The third oldest of nine children, Yunus was born on 28 June 1940 to a Muslim family in the village of Bathua, by the Boxirhat Road in Hathazari, Chittagong, then in British India (now in Bangladesh). His father was Hazi Dula Mia Shoudagar, a jeweler, and his mother was Sofia Khatun. His early childhood years were spent in the village. In 1944, his family moved to the city of Chittagong, and he was shifted to Lamabazar Primary School from his village school. By 1949, his mother was afflicted with psychological illness. Later, he passed the matriculation examination from Chittagong Collegiate School securing the 16th position among 39,000 students in East Pakistan. During his school years, he was an active Boy Scout, and traveled to West Pakistan and India in 1952, and to Canada in 1955 to attend Jamborees. Later when Yunus was studying at Chittagong College, he became active in cultural activities and won awards for drama acting. In 1957, he enrolled in the department of economics at Dhaka University and completed his BA in 1960 and MA in 1961.

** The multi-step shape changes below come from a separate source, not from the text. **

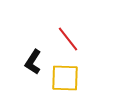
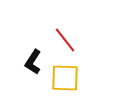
red line: moved 3 px left, 1 px down
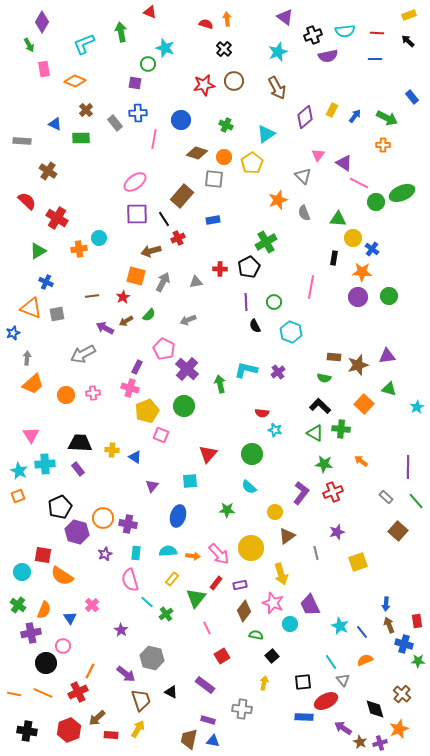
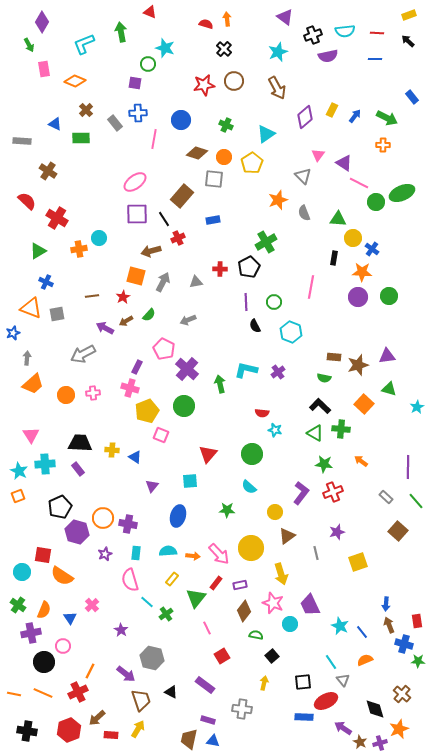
black circle at (46, 663): moved 2 px left, 1 px up
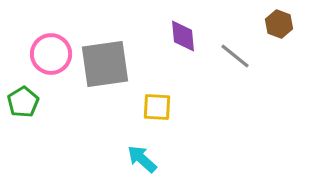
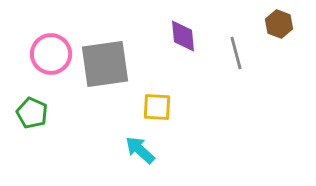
gray line: moved 1 px right, 3 px up; rotated 36 degrees clockwise
green pentagon: moved 9 px right, 11 px down; rotated 16 degrees counterclockwise
cyan arrow: moved 2 px left, 9 px up
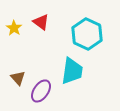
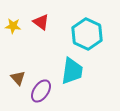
yellow star: moved 1 px left, 2 px up; rotated 28 degrees counterclockwise
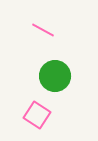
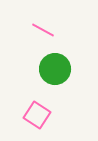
green circle: moved 7 px up
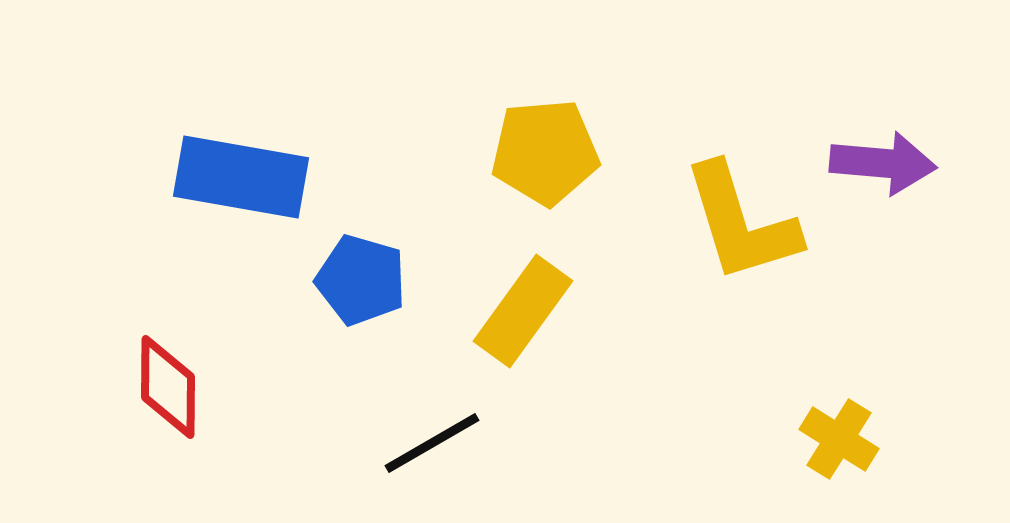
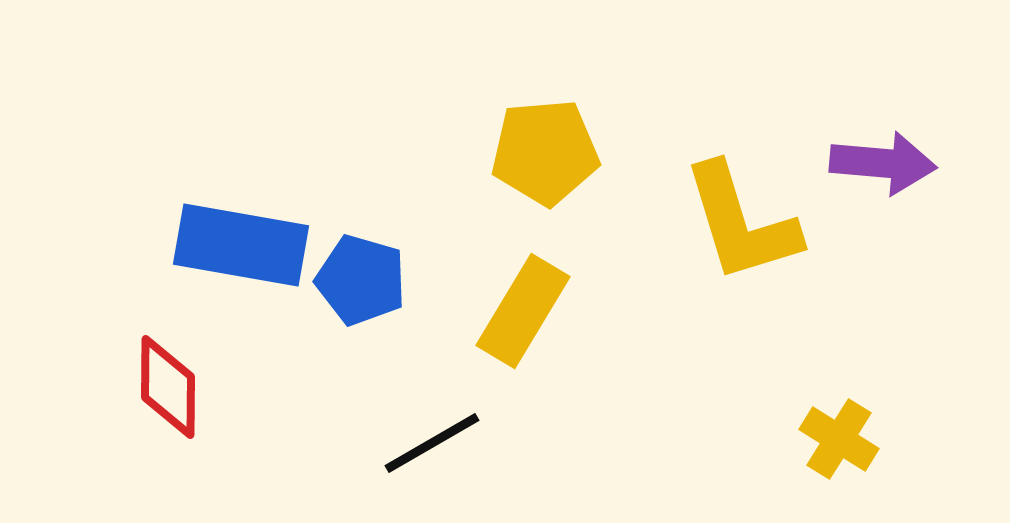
blue rectangle: moved 68 px down
yellow rectangle: rotated 5 degrees counterclockwise
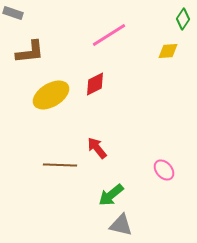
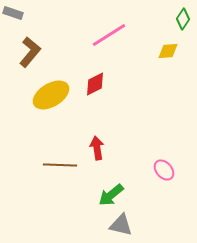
brown L-shape: rotated 44 degrees counterclockwise
red arrow: rotated 30 degrees clockwise
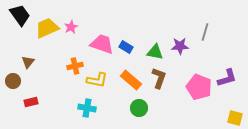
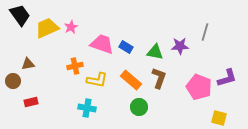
brown triangle: moved 2 px down; rotated 40 degrees clockwise
green circle: moved 1 px up
yellow square: moved 16 px left
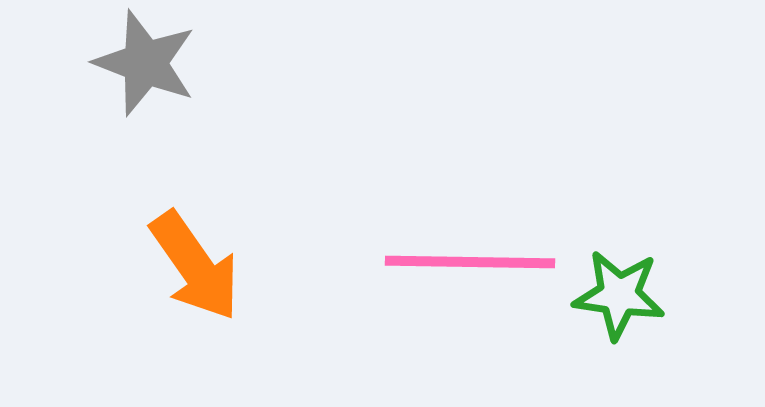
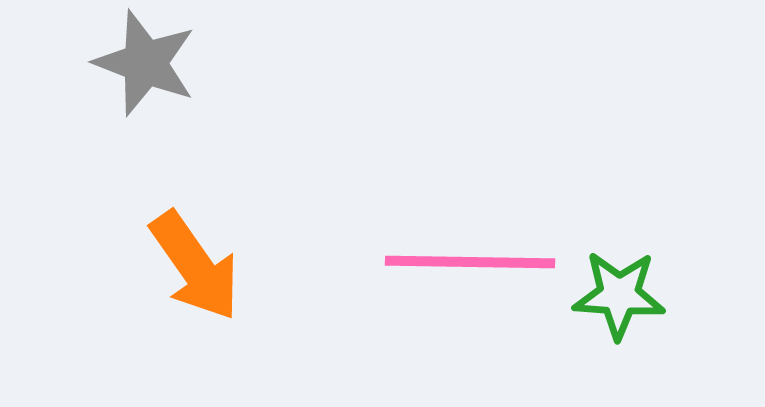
green star: rotated 4 degrees counterclockwise
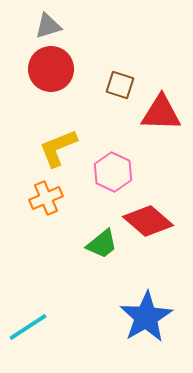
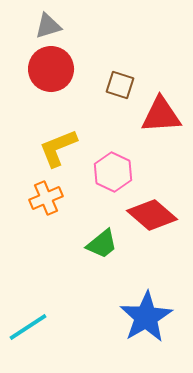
red triangle: moved 2 px down; rotated 6 degrees counterclockwise
red diamond: moved 4 px right, 6 px up
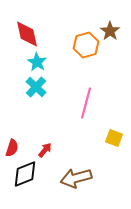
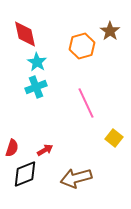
red diamond: moved 2 px left
orange hexagon: moved 4 px left, 1 px down
cyan cross: rotated 25 degrees clockwise
pink line: rotated 40 degrees counterclockwise
yellow square: rotated 18 degrees clockwise
red arrow: rotated 21 degrees clockwise
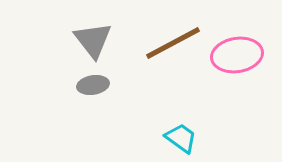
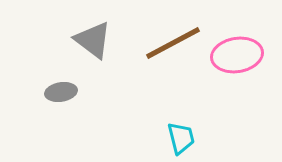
gray triangle: rotated 15 degrees counterclockwise
gray ellipse: moved 32 px left, 7 px down
cyan trapezoid: rotated 40 degrees clockwise
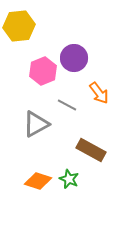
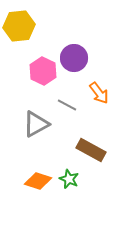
pink hexagon: rotated 12 degrees counterclockwise
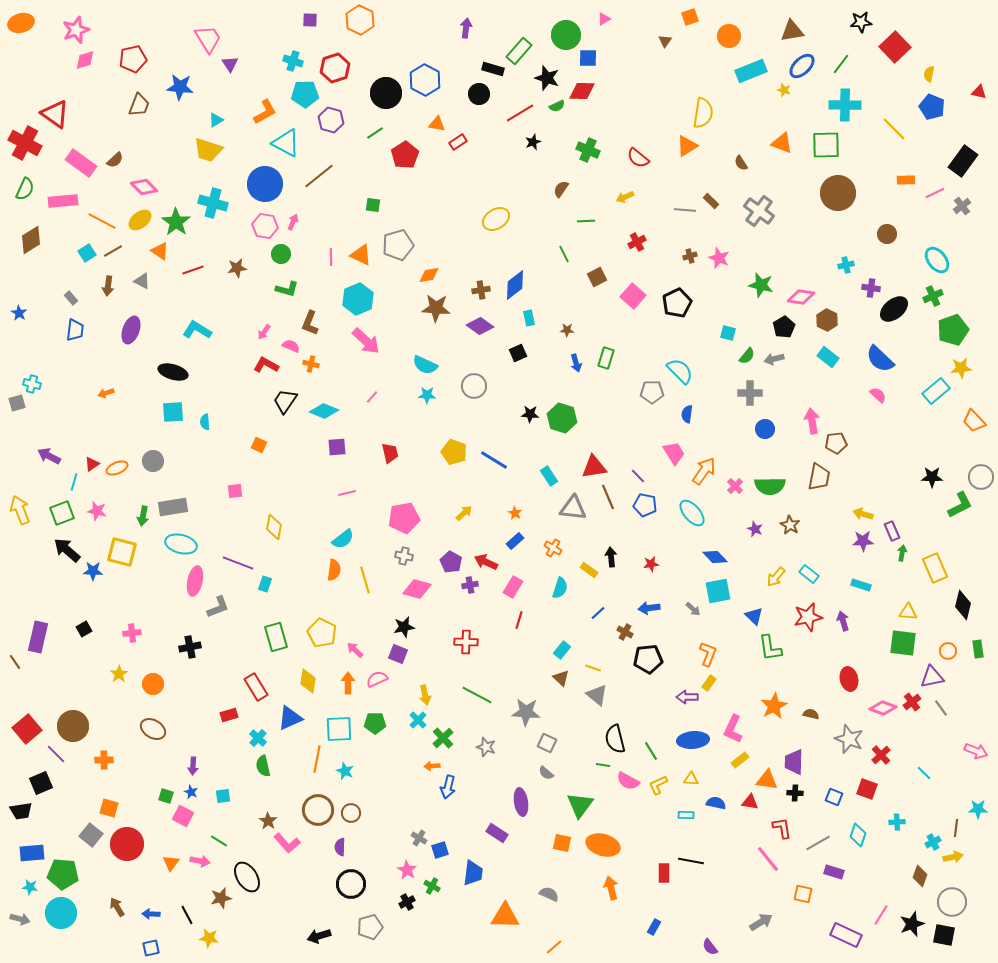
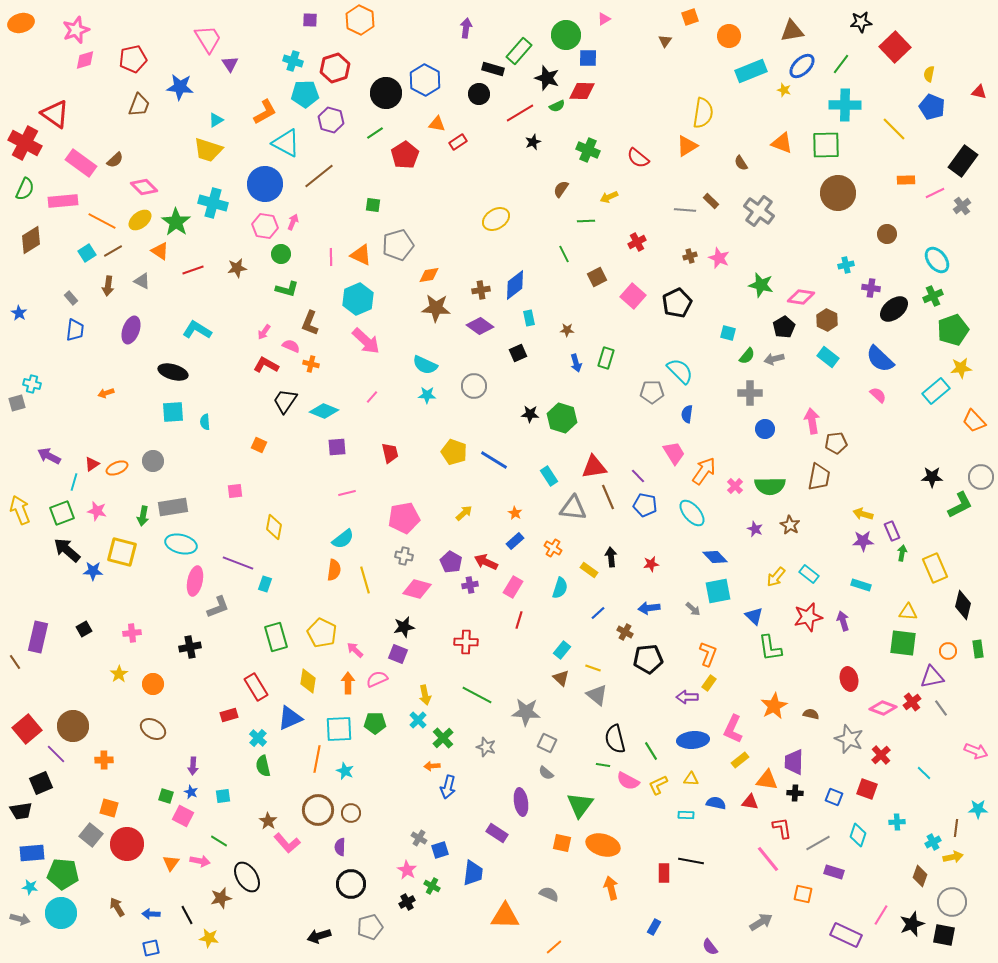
yellow arrow at (625, 197): moved 16 px left
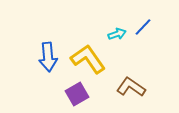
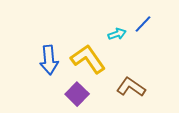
blue line: moved 3 px up
blue arrow: moved 1 px right, 3 px down
purple square: rotated 15 degrees counterclockwise
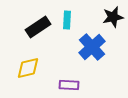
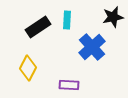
yellow diamond: rotated 50 degrees counterclockwise
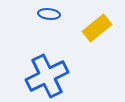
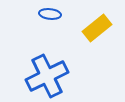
blue ellipse: moved 1 px right
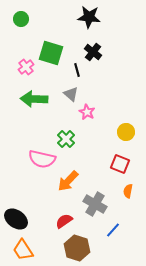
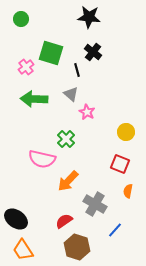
blue line: moved 2 px right
brown hexagon: moved 1 px up
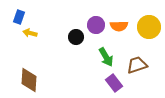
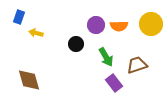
yellow circle: moved 2 px right, 3 px up
yellow arrow: moved 6 px right
black circle: moved 7 px down
brown diamond: rotated 20 degrees counterclockwise
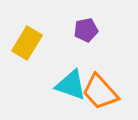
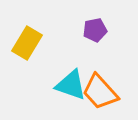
purple pentagon: moved 9 px right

Following his graduation, Yunus joined the Bureau of Economics as a research assistant to the economical researches of Professor Nurul Islam and Rehman Sobhan. Later he was appointed as a lecturer in economics in Chittagong College in 1961. During that time he also set up a profitable packaging factory on the side. He was offered a Fulbright scholarship in 1965 to study in the United States. He obtained his Ph.D. in economics from Vanderbilt University in the United States through the graduate program in Economic Development (GPED) in 1971. From 1969 to 1972, Yunus was an assistant professor of economics at Middle Tennessee State University in Murfreesboro, TN.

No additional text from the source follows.